Radio 4's obituary programme Last Word gave its closing spot today to Lou Reed. [You can hear this edition here, for the foreseeable future.]
It featured extracts from some of Lou's legendarily prickly interviews, where he made the interviewer's life less than easy - to say the least; though given the tedious predictability of the questions asked, I found myself rather rooting for Lou.
I liked his answer to this question, from a later, mellower interview:
Q: What's 'The Last Shot' about? The line in it which says, "I shot a vein in my neck". Have you ever done that?
A: Steve, that's the same kind of question when I wrote a song called 'Heroin'. It was very important to people: Is this true, Lou?
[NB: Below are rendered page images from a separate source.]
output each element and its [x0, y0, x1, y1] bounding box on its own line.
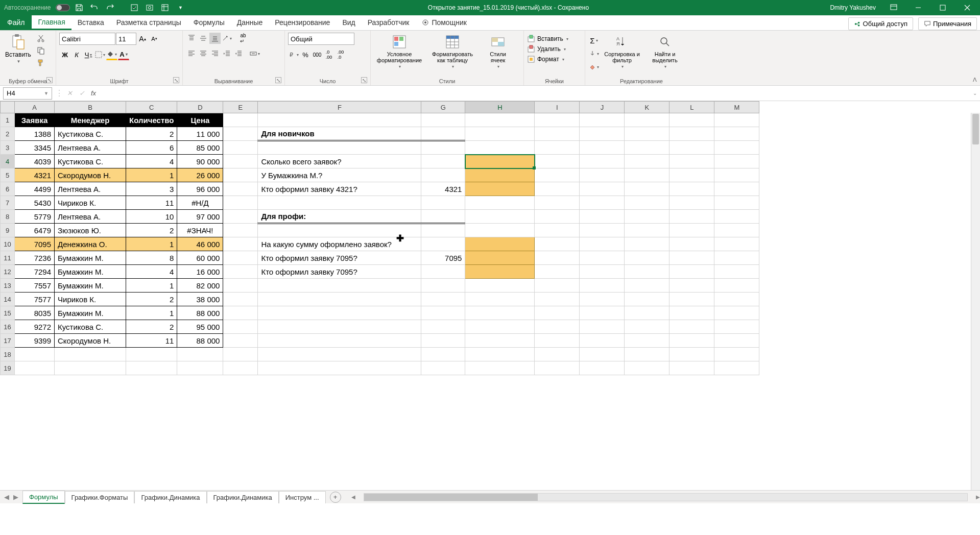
cell-M14[interactable] [714, 293, 759, 306]
cell-L8[interactable] [670, 210, 714, 224]
cell-I18[interactable] [535, 348, 580, 361]
cell-G17[interactable] [421, 334, 465, 348]
autosave-toggle[interactable] [56, 4, 70, 11]
conditional-formatting-button[interactable]: Условное форматирование▾ [374, 33, 425, 70]
col-header-A[interactable]: A [15, 102, 55, 113]
col-header-K[interactable]: K [625, 102, 670, 113]
cell-I3[interactable] [535, 141, 580, 155]
name-box[interactable]: H4▼ [3, 87, 52, 100]
cell-J19[interactable] [580, 361, 625, 375]
cell-J2[interactable] [580, 127, 625, 141]
cell-E6[interactable] [223, 182, 258, 196]
cell-B14[interactable]: Чириков К. [55, 293, 126, 306]
cell-F1[interactable] [258, 113, 421, 127]
cell-M2[interactable] [714, 127, 759, 141]
cell-M13[interactable] [714, 279, 759, 293]
cell-E14[interactable] [223, 293, 258, 306]
cell-E1[interactable] [223, 113, 258, 127]
cell-K10[interactable] [625, 237, 670, 251]
decrease-font-icon[interactable]: A▾ [149, 33, 160, 44]
align-right-icon[interactable] [209, 48, 221, 59]
cell-E12[interactable] [223, 265, 258, 279]
underline-icon[interactable]: Ч▾ [83, 49, 94, 60]
cell-L19[interactable] [670, 361, 714, 375]
row-header-11[interactable]: 11 [1, 251, 15, 265]
row-header-3[interactable]: 3 [1, 141, 15, 155]
comments-button[interactable]: Примечания [918, 17, 977, 30]
cell-B17[interactable]: Скородумов Н. [55, 334, 126, 348]
cell-J8[interactable] [580, 210, 625, 224]
number-launcher[interactable]: ⤡ [361, 77, 367, 83]
cell-L13[interactable] [670, 279, 714, 293]
cell-K2[interactable] [625, 127, 670, 141]
cell-L1[interactable] [670, 113, 714, 127]
cell-B7[interactable]: Чириков К. [55, 196, 126, 210]
tab-home[interactable]: Главная [32, 15, 71, 30]
find-select-button[interactable]: Найти и выделить▾ [644, 33, 685, 70]
cell-H1[interactable] [465, 113, 535, 127]
redo-icon[interactable] [104, 2, 116, 14]
borders-icon[interactable]: ▾ [94, 49, 106, 60]
font-color-icon[interactable]: A▾ [118, 49, 129, 60]
cell-L9[interactable] [670, 224, 714, 237]
vertical-scrollbar[interactable] [971, 113, 980, 490]
cell-I9[interactable] [535, 224, 580, 237]
delete-cells-button[interactable]: Удалить▾ [527, 45, 566, 53]
cell-M17[interactable] [714, 334, 759, 348]
cell-H12[interactable] [465, 265, 535, 279]
cell-I2[interactable] [535, 127, 580, 141]
cell-G14[interactable] [421, 293, 465, 306]
row-header-8[interactable]: 8 [1, 210, 15, 224]
tab-developer[interactable]: Разработчик [362, 15, 416, 30]
hscroll-right-icon[interactable]: ▶ [976, 494, 980, 500]
row-header-18[interactable]: 18 [1, 348, 15, 361]
cell-F16[interactable] [258, 320, 421, 334]
expand-formula-icon[interactable]: ⌄ [970, 90, 980, 96]
cell-C3[interactable]: 6 [126, 141, 177, 155]
cell-F4[interactable]: Сколько всего заявок? [258, 155, 421, 168]
cell-D6[interactable]: 96 000 [177, 182, 223, 196]
cell-A16[interactable]: 9272 [15, 320, 55, 334]
qat-dropdown-icon[interactable]: ▼ [174, 2, 186, 14]
cell-D11[interactable]: 60 000 [177, 251, 223, 265]
cell-M12[interactable] [714, 265, 759, 279]
cell-K14[interactable] [625, 293, 670, 306]
cell-D17[interactable]: 88 000 [177, 334, 223, 348]
cell-L4[interactable] [670, 155, 714, 168]
cell-E16[interactable] [223, 320, 258, 334]
currency-icon[interactable]: ₽▾ [288, 49, 299, 60]
cell-F12[interactable]: Кто оформил заявку 7095? [258, 265, 421, 279]
cell-H15[interactable] [465, 306, 535, 320]
cell-E17[interactable] [223, 334, 258, 348]
col-header-G[interactable]: G [421, 102, 465, 113]
row-header-7[interactable]: 7 [1, 196, 15, 210]
autosum-icon[interactable]: Σ▾ [588, 35, 600, 46]
row-header-1[interactable]: 1 [1, 113, 15, 127]
cell-K4[interactable] [625, 155, 670, 168]
cell-D18[interactable] [177, 348, 223, 361]
cell-A11[interactable]: 7236 [15, 251, 55, 265]
cell-M6[interactable] [714, 182, 759, 196]
ribbon-options-icon[interactable] [882, 0, 905, 15]
cell-G9[interactable] [421, 224, 465, 237]
maximize-icon[interactable] [931, 0, 954, 15]
cell-D10[interactable]: 46 000 [177, 237, 223, 251]
cell-H13[interactable] [465, 279, 535, 293]
cell-H16[interactable] [465, 320, 535, 334]
cell-G11[interactable]: 7095 [421, 251, 465, 265]
cell-B12[interactable]: Бумажкин М. [55, 265, 126, 279]
row-header-2[interactable]: 2 [1, 127, 15, 141]
cell-C15[interactable]: 1 [126, 306, 177, 320]
cell-D1[interactable]: Цена [177, 113, 223, 127]
cell-F14[interactable] [258, 293, 421, 306]
cell-B13[interactable]: Бумажкин М. [55, 279, 126, 293]
cell-A17[interactable]: 9399 [15, 334, 55, 348]
cell-M4[interactable] [714, 155, 759, 168]
col-header-L[interactable]: L [670, 102, 714, 113]
cell-J12[interactable] [580, 265, 625, 279]
tab-insert[interactable]: Вставка [71, 15, 110, 30]
cell-M19[interactable] [714, 361, 759, 375]
paste-button[interactable]: Вставить▼ [3, 33, 33, 65]
row-header-6[interactable]: 6 [1, 182, 15, 196]
cell-G15[interactable] [421, 306, 465, 320]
Did you really do this? Did you really take heroin?
See, if I said, "No, I didn't", they'd be very disappointed, because they wanted it to be true.
So, if you go up to someone who's a writer...I mean, suppose you went up to Dostoevsky and said "Listen, are you really just telling us about how you got money from this little old lady? Did you really do that when you were a student?"
On the fame of Perfect Day, Lou said:
"There are lots of songs I've got that are as good as Perfect Day. People just don't know them."
He also said that his songs get better known if he doesn't sing them, and that he's "an acquired taste."
Presenter Matthew Bannister had no hesitation, however, in describing him as a "great man".